Would you transcribe the records below from the line with "สำหรับภาคธุรกิจ" to the line with "Loptička Tí vracia", ends included, exactly and with nothing more, leaving the pictures out?

■ **Given entries**
━━━━━━━━━━

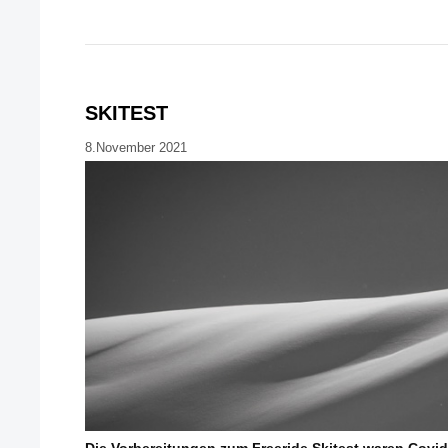
SKITEST
8.November 2021
Die Vorbereitungen zum Freeride Skitest waren Covi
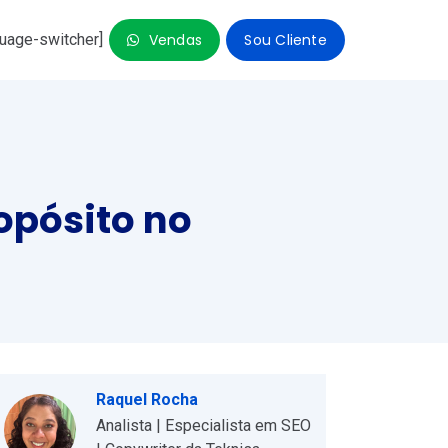
guage-switcher]
Vendas
Sou Cliente
so
opósito no
Raquel Rocha
Analista | Especialista em SEO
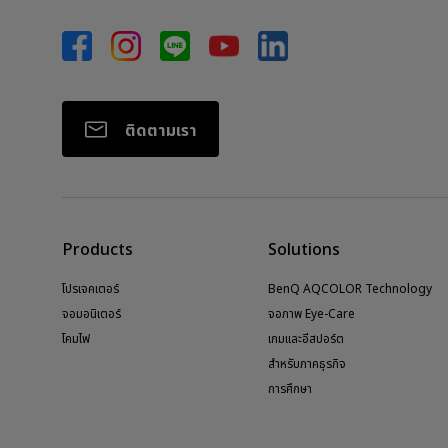
ติดตามเรา
Products
Solutions
โปรเจคเตอร์
BenQ AQCOLOR Technology
จอมอนิเตอร์
จอภาพ Eye-Care
โคมไฟ
เกมและอีสปอร์ต
สำหรับภาคธุรกิจ
การศึกษา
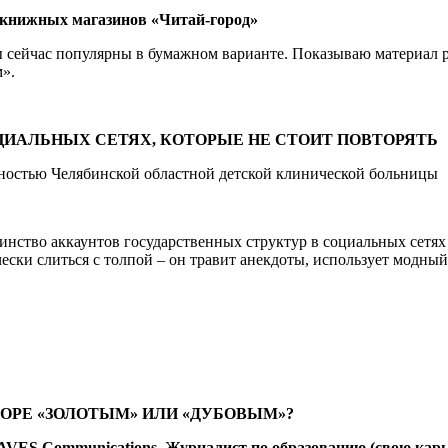
книжных магазинов «Читай-город»
аны сейчас популярны в бумажном варианте. Показываю материал
м».
ЦИАЛЬНЫХ СЕТЯХ, КОТОРЫЕ НЕ СТОИТ ПОВТОРЯТЬ
нностью Челябинской областной детской клинической больницы
шинство аккаунтов государственных структур в социальных сетях
ески слиться с толпой – он травит анекдоты, использует модный
ТОРЕ «ЗОЛОТЫМ» ИЛИ «ДУБОВЫМ»?
FAVES Communications.
Журналист по образованию (свою
карь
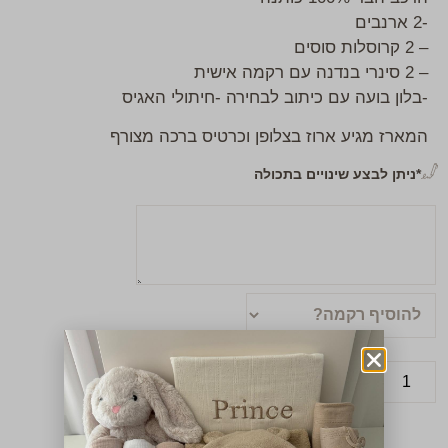
-2 ארנבים
– 2 קרוסלות סוסים
– 2 סינרי בנדנה עם רקמה אישית
-בלון בועה עם כיתוב לבחירה -חיתולי האגיס
המארז מגיע ארוז בצלופן וכרטיס ברכה מצורף
*ניתן לבצע שינויים בתכולה
הוספה לסל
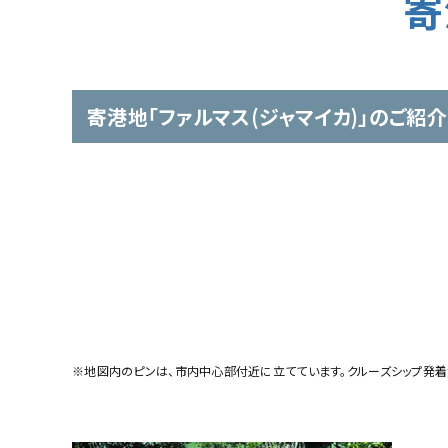
寄
寄港地「ファルマス(ジャマイカ)」のご紹介
※地図内のピンは、市内中心部付近に立てています。クルーズシップ発着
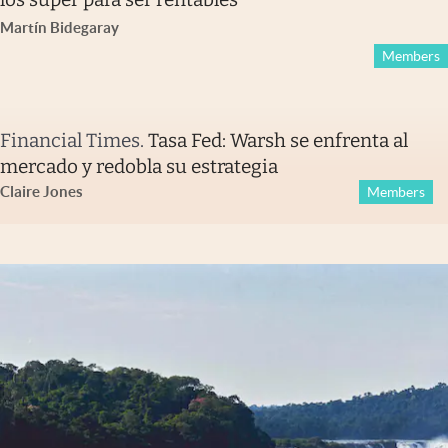
Martín Bidegaray
Members
Financial Times
.
Tasa Fed: Warsh se enfrenta al
mercado y redobla su estrategia
Claire Jones
Members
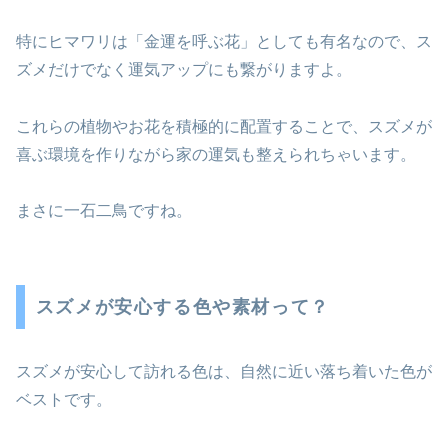
特にヒマワリは「金運を呼ぶ花」としても有名なので、ス
ズメだけでなく運気アップにも繋がりますよ。
これらの植物やお花を積極的に配置することで、スズメが
喜ぶ環境を作りながら家の運気も整えられちゃいます。
まさに一石二鳥ですね。
スズメが安心する色や素材って？
スズメが安心して訪れる色は、自然に近い落ち着いた色が
ベストです。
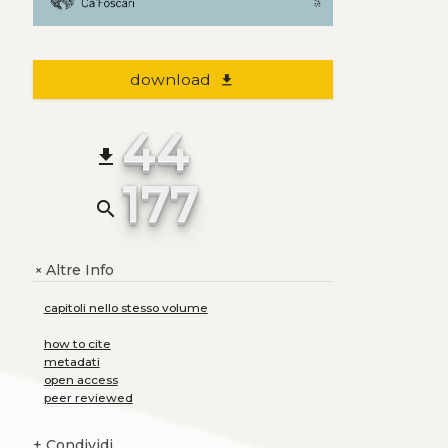
download
file_download
44
file_download
177
search
Altre Info
+
capitoli nello stesso volume
how to cite
metadati
open access
peer reviewed
+
Condividi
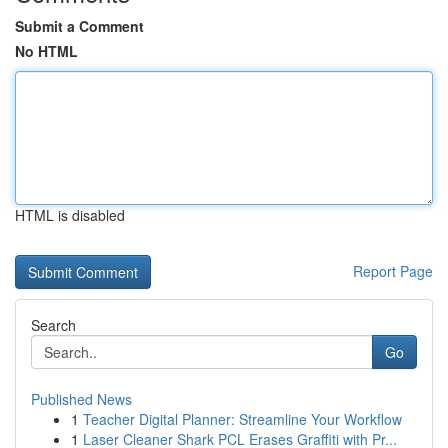
Submit a Comment
No HTML
HTML is disabled
Report Page
Search
Go
Published News
1
Teacher Digital Planner: Streamline Your Workflow
1
Laser Cleaner Shark PCL Erases Graffiti with Pr...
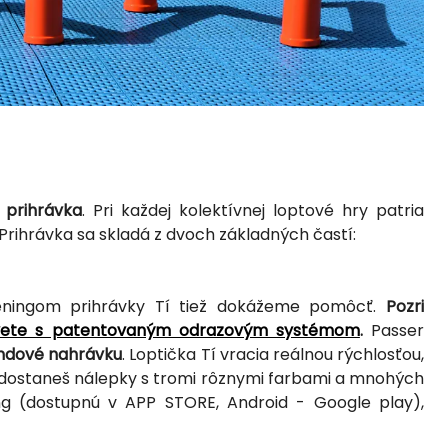
e
prihrávka
. Pri každej kolektívnej loptové hry patria
 Prihrávka sa skladá z dvoch základných častí:
ningom prihrávky Tí tiež dokážeme pomôcť.
Pozri
 svete s patentovaným odrazovým systémom
.
Passer
andové nahrávku
. Loptička Tí vracia reálnou rýchlosťou,
dostaneš nálepky s tromi rôznymi farbami a mnohých
ning (dostupnú v APP STORE, Android - Google play),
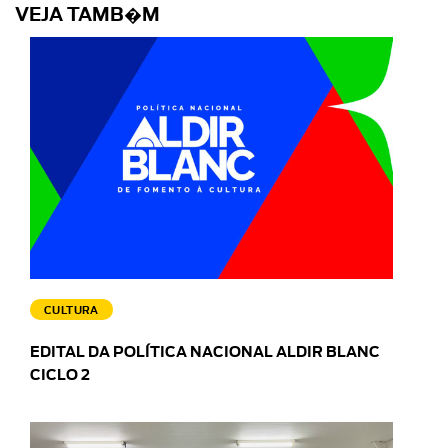
VEJA TAMB�M
CULTURA
EDITAL DA POLÍTICA NACIONAL ALDIR BLANC
CICLO 2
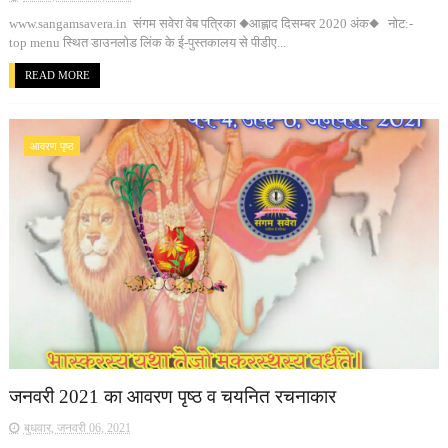
www.sangamsavera.in संगम सवेरा वेब पत्रिका ◆आह्लाद दिसम्बर 2020 अंक◆ नोट:-
top menu स्थित डाउनलोड लिंक के ई-पुस्तकालय से पीडीए...
READ MORE
आवरण पृष्ठ
जनवरी 2021 का आवरण पृष्ठ व चयनित रचनाकार
बुधवार, जनवरी 06, 2021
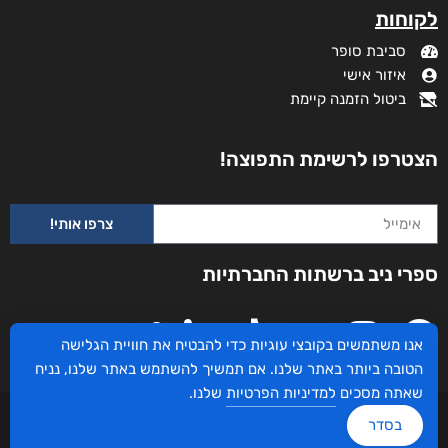
לקוחות
סביבת סופר
איזור אישי
ביטול הזמנה קיימת
הצטרפו לרשימת התפוצה!
צרפו אותי!
ספרי ניב ברשתות החברתיות
אנו משתמשים בקובצי עוגיות כדי להבטיח את חוויית הגלישה
הטובה ביותר באתר שלנו. אם תמשיך להשתמש באתר שלנו, נניח
שאתה מסכים
למדיניות הפרטיות
שלנו.
עיצוב ובניית האתר: ספרי ניב © כל הזכויות שמורות. בוקסאי טכנולוגיות בע"מ שד אבא
בסדר
אבן 16 הרצליה 4672534, מדינת ישראל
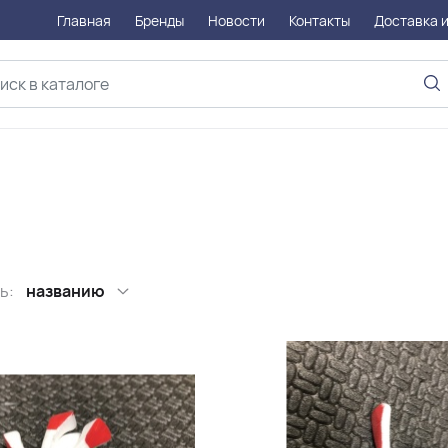
Главная
Бренды
Новости
Контакты
Доставка и
ь:
названию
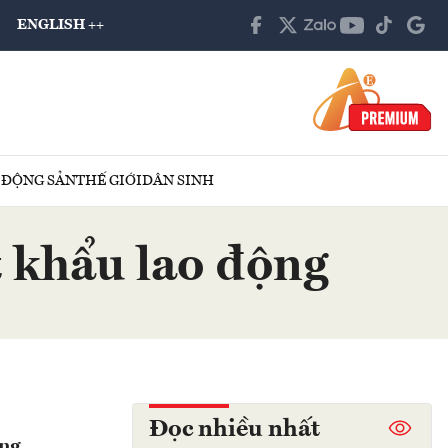
ENGLISH ++
 ĐỘNG SẢN
THẾ GIỚI
DÂN SINH
t khẩu lao động
Đọc nhiều nhất
ộng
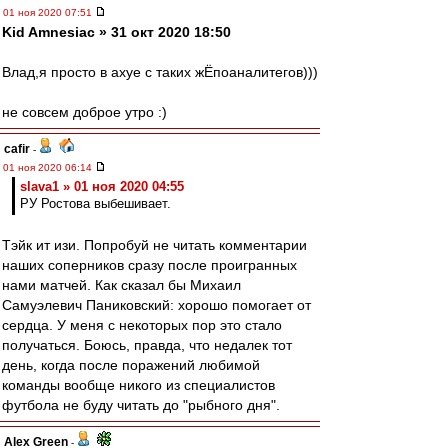
01 ноя 2020 07:51
Kid Amnesiac » 31 окт 2020 18:50
Влад,я просто в ахуе с таких жЁпоаналитегов)))
не совсем доброе утро :)
cafir
-
01 ноя 2020 06:14
slava1 » 01 ноя 2020 04:55
РУ Ростова выбешивает.
Тэйк ит изи. Попробуй не читать комментарии
наших соперников сразу после проигранных
нами матчей. Как сказал бы Михаил
Самуэлевич Паниковский: хорошо помогает от
сердца. У меня с некоторых пор это стало
получаться. Боюсь, правда, что недалек тот
день, когда после поражений любимой
команды вообще никого из специалистов
футбола не буду читать до "рыбного дня".
Alex Green
-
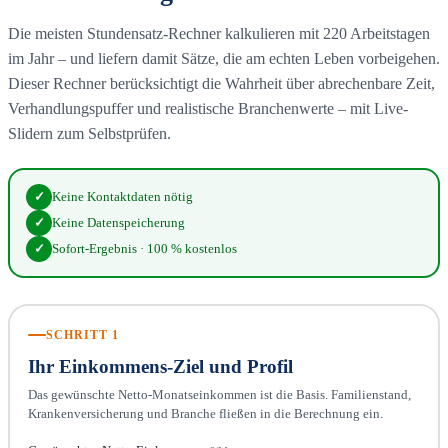
Die meisten Stundensatz-Rechner kalkulieren mit 220 Arbeitstagen
im Jahr – und liefern damit Sätze, die am echten Leben vorbeigehen.
Dieser Rechner berücksichtigt die Wahrheit über abrechenbare Zeit,
Verhandlungspuffer und realistische Branchenwerte – mit Live-
Slidern zum Selbstprüfen.
✓
Keine Kontaktdaten nötig
✓
Keine Datenspeicherung
✓
Sofort-Ergebnis · 100 % kostenlos
SCHRITT 1
Ihr Einkommens-Ziel und Profil
Das gewünschte Netto-Monatseinkommen ist die Basis. Familienstand,
Krankenversicherung und Branche fließen in die Berechnung ein.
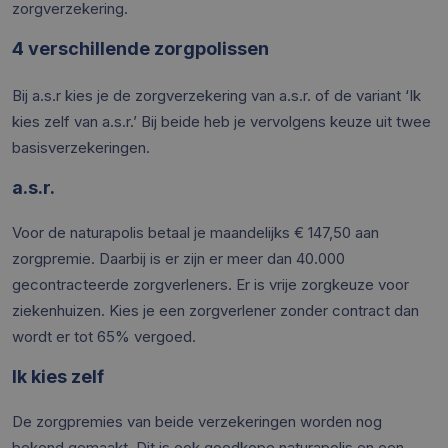
zorgverzekering.
4 verschillende zorgpolissen
Bij a.s.r kies je de zorgverzekering van a.s.r. of de variant ‘Ik
kies zelf van a.s.r.’ Bij beide heb je vervolgens keuze uit twee
basisverzekeringen.
a.s.r.
Voor de naturapolis betaal je maandelijks € 147,50 aan
zorgpremie. Daarbij is er zijn er meer dan 40.000
gecontracteerde zorgverleners. Er is vrije zorgkeuze voor
ziekenhuizen. Kies je een zorgverlener zonder contract dan
wordt er tot 65% vergoed.
Ik kies zelf
De zorgpremies van beide verzekeringen worden nog
bekend gemaakt. Dit is ook goedkope naturapolis en een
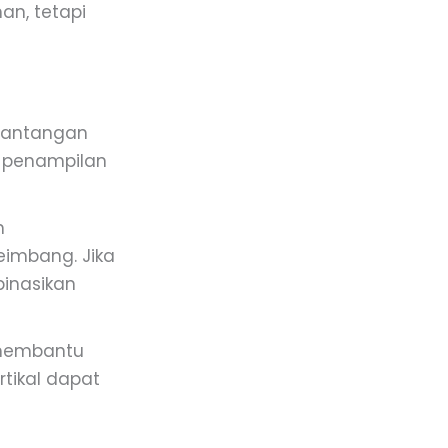
n, tetapi
 tantangan
 penampilan
n
eimbang. Jika
inasikan
 membantu
rtikal dapat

━━━━━━━━━━

■ **Answer**
สำหรับภาคธุรกิจ
การศึกษา
книжных магазинов «Читай-город»
аны сейчас популярны в бумажном варианте. Показываю материал
м».
ЦИАЛЬНЫХ СЕТЯХ, КОТОРЫЕ НЕ СТОИТ ПОВТОРЯТЬ
нностью Челябинской областной детской клинической больницы
шинство аккаунтов государственных структур в социальных сетях
ески слиться с толпой – он травит анекдоты, использует модный
ТОРЕ «ЗОЛОТЫМ» ИЛИ «ДУБОВЫМ»?
FAVES Communications.
Журналист по образованию (свою
карь
-2 ארנבים
– 2 קרוסלות סוסים
– 2 סינרי בנדנה עם רקמה אישית
-בלון בועה עם כיתוב לבחירה -חיתולי האגיס
המארז מגיע ארוז בצלופן וכרטיס ברכה מצורף
*ניתן לבצע שינויים בתכולה
הוספה לסל
寄
寄港地「ファルマス(ジャマイカ)」のご紹介
※地図内のピンは、市内中心部付近に立てています。クルーズシップ発着
Martín Bidegaray
Members
Financial Times
.
Tasa Fed: Warsh se enfrenta al
mercado y redobla su estrategia
Claire Jones
Members
特にヒマワリは「金運を呼ぶ花」としても有名なので、ス
ズメだけでなく運気アップにも繋がりますよ。
これらの植物やお花を積極的に配置することで、スズメが
喜ぶ環境を作りながら家の運気も整えられちゃいます。
まさに一石二鳥ですね。
スズメが安心する色や素材って？
スズメが安心して訪れる色は、自然に近い落ち着いた色が
ベストです。
download
file_download
44
file_download
177
search
Altre Info
+
capitoli nello stesso volume
how to cite
metadati
open access
peer reviewed
+
Condividi
Submit a Comment
No HTML
HTML is disabled
Report Page
Search
Go
Published News
1
Teacher Digital Planner: Streamline Your Workflow
1
Laser Cleaner Shark PCL Erases Graffiti with Pr...
e
prihrávka
. Pri každej kolektívnej loptové hry patria
 Prihrávka sa skladá z dvoch základných častí:
ningom prihrávky Tí tiež dokážeme pomôcť.
Pozri
 svete s patentovaným odrazovým systémom
.
Passer
andové nahrávku
. Loptička Tí vracia reálnou rýchlosťou,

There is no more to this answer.